Suspects: Episode 1 Review

SUSPECTS: EPISODE 1 REVIEW

The concept of anything original from Channel 5 is as novel as Ant and Dec swapping sides. Remember, this is the station full of American shows and lightweight reality dross. Suspects then is their first original drama in nine years (as to what that was, answers on a postcard please) and they have certainly been pushing the promotion hard. The premise being that this a new take on the cop show, shot documentary style and heavily improvised. The actors given pointers of what the scenes need to achieve but with no script and no prior knowledge of how the others will play their parts.

There is no character backstory or insight into their private lives. D.I Martha Bellamy (Fay Ripley) doesn’t have family troubles at home, D.S Jack Weston (Damien Molony) isn’t an alcoholic and D.C Charlie Steele (Clare-Hope Ashitety) didn’t forget to lock her front door this morning. They are 100% focused on the crime. It’s a brave move and one that might not pay off over time if the audience isn’t emotionally invested in the main cast. Presumably the viewers affections are asked to be placed with the supporting cast but that has its own difficulties if we don’t know who the innocent party are until the end. Time will tell if we learn more about our main protagonists. Curiously, all the other police officers are essentially resigned to being extras.
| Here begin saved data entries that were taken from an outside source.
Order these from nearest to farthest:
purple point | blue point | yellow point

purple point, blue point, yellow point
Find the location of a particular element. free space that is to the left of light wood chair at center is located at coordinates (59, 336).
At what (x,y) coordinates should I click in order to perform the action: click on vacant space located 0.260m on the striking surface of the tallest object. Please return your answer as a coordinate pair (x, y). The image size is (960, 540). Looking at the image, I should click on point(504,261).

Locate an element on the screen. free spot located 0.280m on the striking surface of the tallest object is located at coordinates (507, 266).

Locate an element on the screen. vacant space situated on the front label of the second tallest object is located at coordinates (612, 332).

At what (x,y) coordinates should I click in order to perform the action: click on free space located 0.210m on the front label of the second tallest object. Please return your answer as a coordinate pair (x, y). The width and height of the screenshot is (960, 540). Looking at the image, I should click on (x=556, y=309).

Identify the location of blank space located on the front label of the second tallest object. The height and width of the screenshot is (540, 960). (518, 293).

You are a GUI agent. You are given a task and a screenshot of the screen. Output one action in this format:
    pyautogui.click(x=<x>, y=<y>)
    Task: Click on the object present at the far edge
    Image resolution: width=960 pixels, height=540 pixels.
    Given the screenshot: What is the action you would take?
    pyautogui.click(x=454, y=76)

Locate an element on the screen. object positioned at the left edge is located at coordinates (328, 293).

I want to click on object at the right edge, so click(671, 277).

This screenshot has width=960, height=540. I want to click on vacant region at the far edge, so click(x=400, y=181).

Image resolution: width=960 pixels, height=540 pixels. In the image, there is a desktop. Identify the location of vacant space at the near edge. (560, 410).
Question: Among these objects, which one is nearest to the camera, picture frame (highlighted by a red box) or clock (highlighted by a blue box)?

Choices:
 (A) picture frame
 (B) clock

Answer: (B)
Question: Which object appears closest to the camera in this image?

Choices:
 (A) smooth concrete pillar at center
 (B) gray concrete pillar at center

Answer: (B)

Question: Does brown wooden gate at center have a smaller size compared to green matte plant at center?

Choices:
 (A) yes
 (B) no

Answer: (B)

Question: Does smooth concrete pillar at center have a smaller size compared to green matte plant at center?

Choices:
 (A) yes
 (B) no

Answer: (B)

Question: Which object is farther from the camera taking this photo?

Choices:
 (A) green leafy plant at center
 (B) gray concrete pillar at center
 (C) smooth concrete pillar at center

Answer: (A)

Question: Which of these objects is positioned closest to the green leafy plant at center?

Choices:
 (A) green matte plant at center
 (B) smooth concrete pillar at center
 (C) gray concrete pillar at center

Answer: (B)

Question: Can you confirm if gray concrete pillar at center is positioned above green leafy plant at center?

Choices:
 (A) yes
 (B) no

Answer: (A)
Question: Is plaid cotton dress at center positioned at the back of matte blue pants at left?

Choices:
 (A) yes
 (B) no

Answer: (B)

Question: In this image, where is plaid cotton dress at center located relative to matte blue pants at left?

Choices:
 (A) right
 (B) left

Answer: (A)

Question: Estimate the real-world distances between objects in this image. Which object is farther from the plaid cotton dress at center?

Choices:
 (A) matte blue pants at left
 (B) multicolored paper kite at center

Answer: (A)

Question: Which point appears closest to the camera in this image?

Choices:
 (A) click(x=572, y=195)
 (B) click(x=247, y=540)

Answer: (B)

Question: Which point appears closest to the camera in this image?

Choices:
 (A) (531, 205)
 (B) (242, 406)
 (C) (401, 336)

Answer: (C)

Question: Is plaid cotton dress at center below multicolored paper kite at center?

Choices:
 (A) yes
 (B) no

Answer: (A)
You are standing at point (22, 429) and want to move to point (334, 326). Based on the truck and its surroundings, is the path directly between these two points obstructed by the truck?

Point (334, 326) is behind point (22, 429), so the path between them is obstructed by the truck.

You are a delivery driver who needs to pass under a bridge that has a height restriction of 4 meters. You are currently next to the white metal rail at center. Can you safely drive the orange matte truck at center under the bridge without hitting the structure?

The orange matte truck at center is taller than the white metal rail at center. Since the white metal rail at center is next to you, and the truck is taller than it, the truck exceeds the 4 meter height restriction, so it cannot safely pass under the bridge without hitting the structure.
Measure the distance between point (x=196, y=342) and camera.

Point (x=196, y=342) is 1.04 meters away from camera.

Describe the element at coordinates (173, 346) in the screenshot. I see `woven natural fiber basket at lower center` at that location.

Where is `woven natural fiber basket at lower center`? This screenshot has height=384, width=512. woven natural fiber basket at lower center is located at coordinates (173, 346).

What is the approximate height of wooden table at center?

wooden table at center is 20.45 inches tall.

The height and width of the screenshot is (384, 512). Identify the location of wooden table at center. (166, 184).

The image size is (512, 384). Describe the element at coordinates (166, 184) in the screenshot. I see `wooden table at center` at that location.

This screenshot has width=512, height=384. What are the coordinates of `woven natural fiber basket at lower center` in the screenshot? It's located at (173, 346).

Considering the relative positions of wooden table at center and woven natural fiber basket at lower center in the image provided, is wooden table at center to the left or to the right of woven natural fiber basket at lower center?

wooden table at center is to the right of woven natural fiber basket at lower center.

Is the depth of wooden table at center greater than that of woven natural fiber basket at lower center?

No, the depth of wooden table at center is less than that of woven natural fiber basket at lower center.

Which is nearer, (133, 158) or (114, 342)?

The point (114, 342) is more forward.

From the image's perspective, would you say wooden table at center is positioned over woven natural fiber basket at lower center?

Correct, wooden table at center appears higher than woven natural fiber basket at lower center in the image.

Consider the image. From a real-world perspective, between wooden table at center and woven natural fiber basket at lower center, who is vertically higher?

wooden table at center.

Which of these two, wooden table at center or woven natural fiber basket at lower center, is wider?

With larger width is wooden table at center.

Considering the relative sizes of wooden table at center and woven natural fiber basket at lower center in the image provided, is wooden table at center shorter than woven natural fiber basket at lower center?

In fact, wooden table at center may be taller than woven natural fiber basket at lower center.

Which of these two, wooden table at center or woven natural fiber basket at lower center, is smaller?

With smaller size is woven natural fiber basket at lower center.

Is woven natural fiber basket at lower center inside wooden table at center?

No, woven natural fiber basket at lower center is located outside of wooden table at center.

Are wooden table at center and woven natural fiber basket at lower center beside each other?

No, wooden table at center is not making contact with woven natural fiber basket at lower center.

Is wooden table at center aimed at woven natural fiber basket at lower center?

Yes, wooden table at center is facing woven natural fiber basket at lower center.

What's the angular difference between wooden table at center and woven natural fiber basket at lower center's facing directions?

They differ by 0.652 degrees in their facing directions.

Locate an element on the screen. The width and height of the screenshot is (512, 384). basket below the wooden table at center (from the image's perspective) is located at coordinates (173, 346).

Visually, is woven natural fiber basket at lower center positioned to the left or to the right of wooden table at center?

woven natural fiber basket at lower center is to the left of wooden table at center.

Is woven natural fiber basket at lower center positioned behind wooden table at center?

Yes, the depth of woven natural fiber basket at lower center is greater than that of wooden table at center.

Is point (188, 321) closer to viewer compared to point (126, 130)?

From the off there’s no messing about and the pacing is Suspects’ greatest strength. We are straight in to the crime scene where a two year old girl has been reported missing and we see a quick fire no nonsense against the clock approach to solving a crime without all the personal politics which feels refreshing on first viewing. We never see forensics at work or eye witnesses accounts. We just get their findings in the form of fingerprints, CCTV and photofit, although these all seemed to arrive very quickly assuming this was all taking place in a twenty four hour period.

In a time when dramas are so slick and polished the style as a whole is a revelation. There are moments they disappear off screen or into the dark and all you hear are voices and then there are moments that take you so close it’s akin to intrusion of personal space. When they’re in interrogation rooms they actually sound like they’re in interrogation rooms, the acoustics helping with the realistic atmosphere. The fly on the wall nature works best when following them around streets or pacing the office but the rocky camera work is a little overdone during static slow paced scenes.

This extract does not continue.